Transcribed page contents:
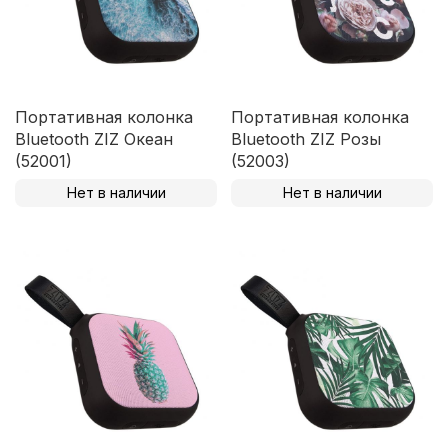
Портативная колонка
Портативная колонка
Bluetooth ZIZ Океан
Bluetooth ZIZ Розы
(52001)
(52003)
Нет в наличии
Нет в наличии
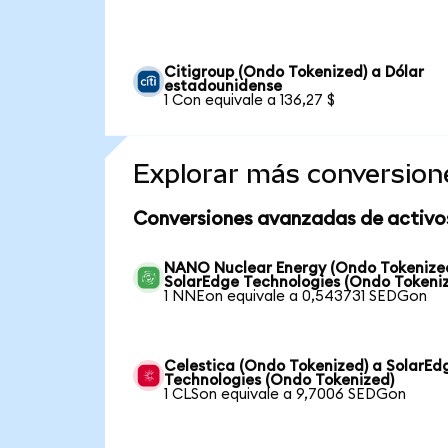
Citigroup (Ondo Tokenized) a Dólar
estadounidense
1 Con equivale a 136,27 $
Explorar más conversion
Conversiones avanzadas de activo
NANO Nuclear Energy (Ondo Tokenize
SolarEdge Technologies (Ondo Tokeni
1 NNEon equivale a 0,543731 SEDGon
Celestica (Ondo Tokenized) a SolarEd
Technologies (Ondo Tokenized)
1 CLSon equivale a 9,7006 SEDGon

What the task requires: Through the last line of the entries above, beginning at the line containing "NANO Nuclear Energy (Ondo Tokenize", transcribe each line exactly, both ends included and nothing more.

Exercise response:
NANO Nuclear Energy (Ondo Tokenize
SolarEdge Technologies (Ondo Tokeni
1 NNEon equivale a 0,543731 SEDGon
Celestica (Ondo Tokenized) a SolarEd
Technologies (Ondo Tokenized)
1 CLSon equivale a 9,7006 SEDGon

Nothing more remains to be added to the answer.